Repairs have cost $81 million so far, Mommsen said. Of that, $70 million was for the Montpelier.

In her recommendations, Phillips called for training improvements and a comprehensive review of the preparation process for exercises in which surface ships and subs interact.

The Navy has since done so, said Rear Adm. Pete Gumataotao, the head of Naval Surface Force Atlantic. "We have updated our procedures," he said in a statement provided to The Pilot, "and have also begun completing more basic exercises together before we conduct a full group sail."

The investigation included interviews with more than 100 people and a re-creation of the crash by physicists at Johns Hopkins University.

The report recounts what happened:

While the Truman was busy launching aircraft, the Gravely and the San Jacinto were moving with the carrier, in protective "screen positions." About an hour into the exercise, which was supposed to last six hours, the San Jacinto left the Truman. After a helicopter landed on its deck, the San Jacinto was ordered to hurry back.

The Montpelier, which had been conducting surveillance close to the surface, descended to pass stealthily underneath the Gravely. The sub then ascended nearly to the surface -- called periscope depth -- closer to the carrier.

It was then that Winter and the Montpelier's watch standers made a key mistake: They failed to detect that the San Jacinto had made a 180-degree turn; they thought it was moving farther away, but it was on a constant bearing, getting closer.

Aboard the San Jacinto, a lookout spotted the Montpelier's periscope off the bow, a mere 100 yards away. He shouted a warning.

"Sub, dead ahead!" another sailor yelled.

"All back emergency!" the San Jacinto's officer of the deck ordered.

It was too late. "He knew instantly that they were going to hit," the investigation says of the officer of the deck. "It was just a matter of where."

Aboard the Montpelier, Winter was manning the periscope. When he finally saw the San Jacinto, he ordered the sub to go deep, and then he heard it -- "a god-awful metal on metal sound," he later told investigators.

The San Jacinto's officer of the deck told investigators that if his ship hadn't slowed, the vessels would have collided head-on.

Winter could not be reached for comment. Investigators faulted him for failing to follow standard procedures for operating at periscope depth, and for the Montpelier's aggressive stance. "Be ready to aggressively engage the enemy," he'd instructed the crew the night before, according to the investigation. "We are warriors and in this exercise we get a chance to practice our craft."

Winter had been in the Navy nearly 20 years at the time of the collision, and his record was otherwise strong, the investigation says. It acknowledges that the Montpelier's executive officer and top enlisted sailor had been aboard for about a week before the collision, and weren't yet providing the "forceful backup" Winter needed. He'd been "placed in a situation where his personal intervention was required to run many aspects of his ship," the report says.

It notes that the Montpelier's sonar chief petty officer, a key player in detecting nearby ships, had slept for "only a couple of hours in the 24 hours prior to the collision."
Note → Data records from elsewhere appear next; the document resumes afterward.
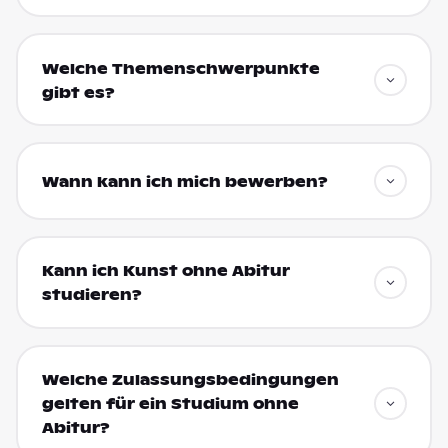
Welche Themenschwerpunkte
gibt es?
Wann kann ich mich bewerben?
Kann ich Kunst ohne Abitur
studieren?
Welche Zulassungsbedingungen
gelten für ein Studium ohne
Abitur?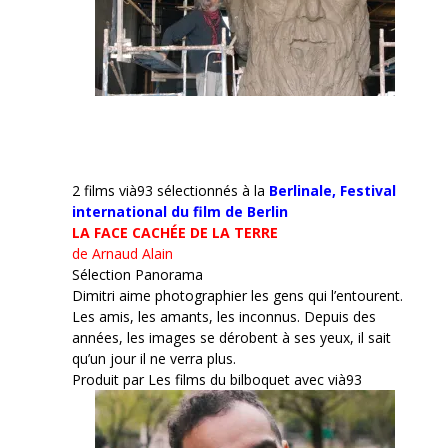
2 films vià93 sélectionnés à la
Berlinale,
Festival
international du film de Berlin
LA FACE CACHÉE DE LA TERRE
de Arnaud Alain
Sélection Panorama
Dimitri aime photographier les gens qui l’entourent.
Les amis, les amants, les inconnus. Depuis des
années, les images se dérobent à ses yeux, il sait
qu’un jour il ne verra plus.
Produit par Les films du bilboquet avec vià93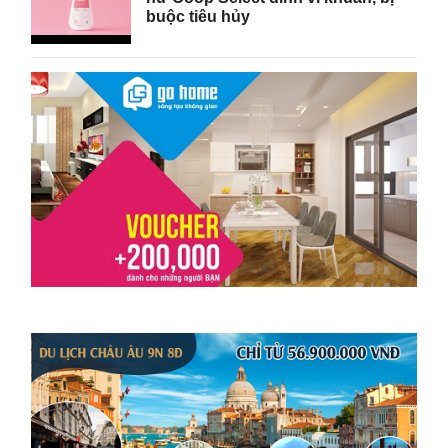
buộc tiêu hủy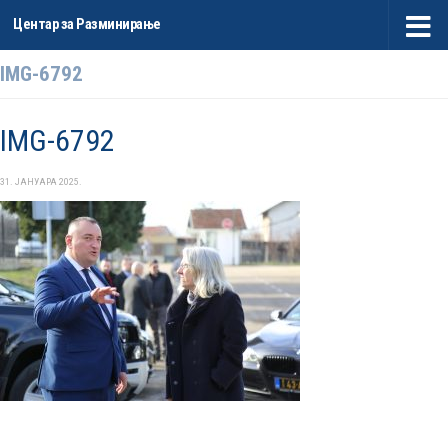
Центар за Разминирање
Skip to content
IMG-6792
IMG-6792
31. ЈАНУАРА 2025.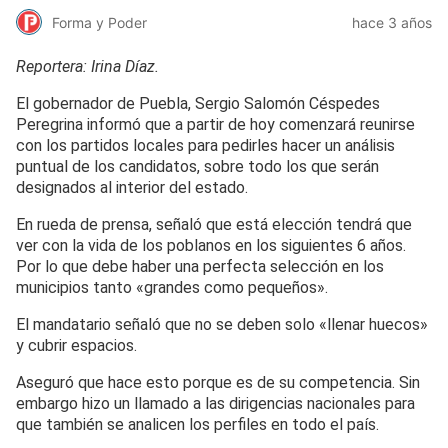
Forma y Poder
hace 3 años
Reportera: Irina Díaz.
El gobernador de Puebla, Sergio Salomón Céspedes
Peregrina informó que a partir de hoy comenzará reunirse
con los partidos locales para pedirles hacer un análisis
puntual de los candidatos, sobre todo los que serán
designados al interior del estado.
En rueda de prensa, señaló que está elección tendrá que
ver con la vida de los poblanos en los siguientes 6 años.
Por lo que debe haber una perfecta selección en los
municipios tanto «grandes como pequeños».
El mandatario señaló que no se deben solo «llenar huecos»
y cubrir espacios.
Aseguró que hace esto porque es de su competencia. Sin
embargo hizo un llamado a las dirigencias nacionales para
que también se analicen los perfiles en todo el país.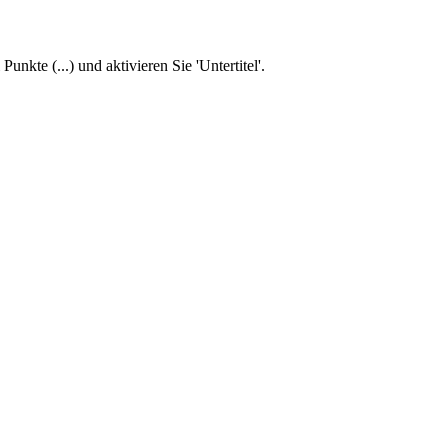
unkte (...) und aktivieren Sie 'Untertitel'.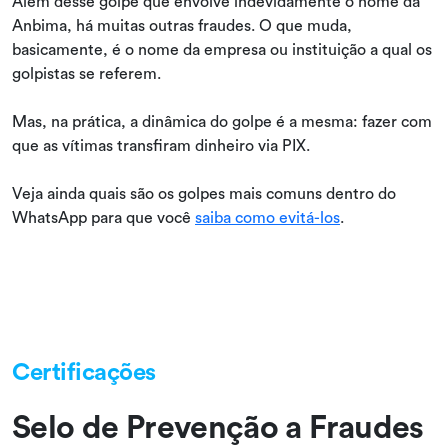
Além desse golpe que envolve indevidamente o nome da
Anbima, há muitas outras fraudes. O que muda,
basicamente, é o nome da empresa ou instituição a qual os
golpistas se referem.
Mas, na prática, a dinâmica do golpe é a mesma: fazer com
que as vítimas transfiram dinheiro via PIX.
Veja ainda quais são os golpes mais comuns dentro do
WhatsApp para que você
saiba como evitá-los
.
Certificações
Selo de Prevenção a Fraudes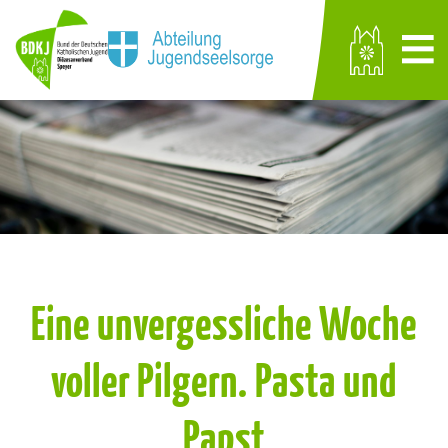
Eine unvergessliche Woche
voller Pilgern. Pasta und
Papst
In his review of the investigation, the head of Submarine Force Atlantic, Vice Adm. Michael J. Connor, wrote that the collision brought to light critical culture problems. The Montpelier wasn't following long-standing submarine safety practices, Connor said, including the concepts of forceful backup and "defense-in-depth."

Across the force, he wrote, there was a migration away from a building-block approach to training that asks sailors to crawl, then walk, then run. He pledged to address "the unnoticed erosion of safety standards over time."